It doesn't take much to make people feel left out and demoralized - whether through what you say or don't say, or through your body language. The consequences can be destructive for your whole team.

by Carol Kinsey Goman, Ph.D

You are brought into a room to play a computer game. On the screen you see your avatar, a computerized graphic that represents you in this virtual environment. You also spot the avatars for two other players, both of whom you assume are physically located with their own computers in similar rooms.

At first it is fun and easy – a simple ball-tossing game over the Internet. Then about half way through the game, you notice something odd. It seems as though the other players are excluding you. In fact, soon they completely stop throwing the ball to you and are interacting only with each other. You don’t know why it’s happening, but you know you are being rejected.

Later you are told that there were no other human players, only a software program designed to exclude the test subject (you!) at some point. But even when you learn the truth, you can’t shake the feeling of being snubbed. You still feel as if you were left out of the game for some personal reason . . .

At least that is how you respond if you are typical of the subjects in this experiment by social neuroscientists at the University of California at Los Angeles (UCLA). The research project was designed to make people experience rejection, and then to find out what goes in the brain as a result.

The feeling of being excluded provokes the same sort of reaction in the brain that physical pain might cause

Using functional magnetic resonance imaging (fMRI) equipment, researchers tracked the blood flow in the brains of “rejected” subjects and made a surprising discovery: When someone feels excluded there is corresponding activity in the dorsal portion of the anterior cingulate cortex — the neural region involved in the “suffering” component of pain. In other words, they found that the feeling of being excluded provokes the same sort of reaction in the brain that physical pain might cause. It was also found that both physical and emotional suffering respond positively to Tylenol.

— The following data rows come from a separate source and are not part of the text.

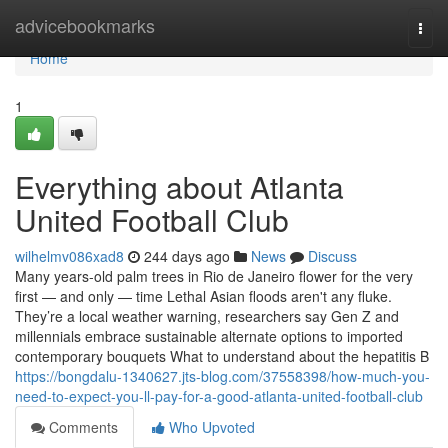
Home
advicebookmarks
Togg
navi
Home
1
Everything about Atlanta
United Football Club
wilhelmv086xad8
244 days ago
News
Discuss
Many years-old palm trees in Rio de Janeiro flower for the very
first — and only — time Lethal Asian floods aren't any fluke.
They’re a local weather warning, researchers say Gen Z and
millennials embrace sustainable alternate options to imported
contemporary bouquets What to understand about the hepatitis B
https://bongdalu-1340627.jts-blog.com/37558398/how-much-you-
need-to-expect-you-ll-pay-for-a-good-atlanta-united-football-club
Comments
Who Upvoted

For business leaders this research is meaningful, as the experiment shows that it really doesn’t take much to make people left out.

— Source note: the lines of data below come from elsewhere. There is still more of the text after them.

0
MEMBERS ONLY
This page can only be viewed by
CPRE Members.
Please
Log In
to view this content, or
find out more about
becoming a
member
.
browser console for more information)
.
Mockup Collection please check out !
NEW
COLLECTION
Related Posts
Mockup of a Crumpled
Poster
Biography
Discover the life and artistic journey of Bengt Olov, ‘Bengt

This finding is especially interesting to me as an executive coach and body language expert. As I’ve often told leaders, the nonverbal signals that make someone feel excluded or unimportant are often slight: letting your gaze wander while he or she is talking, leaning back, crossing your arms, or angling your torso even a quarter turn away (in essence, giving someone “the cold shoulder”).

If you were my client, I’d also let you know that an occasional lapse won’t demoralize your team. But if you are continually off-anded, neglectful or unresponsive to certain individuals, your nonverbal behavior could be seriously destructive to the trust and collaboration you are seeking to foster.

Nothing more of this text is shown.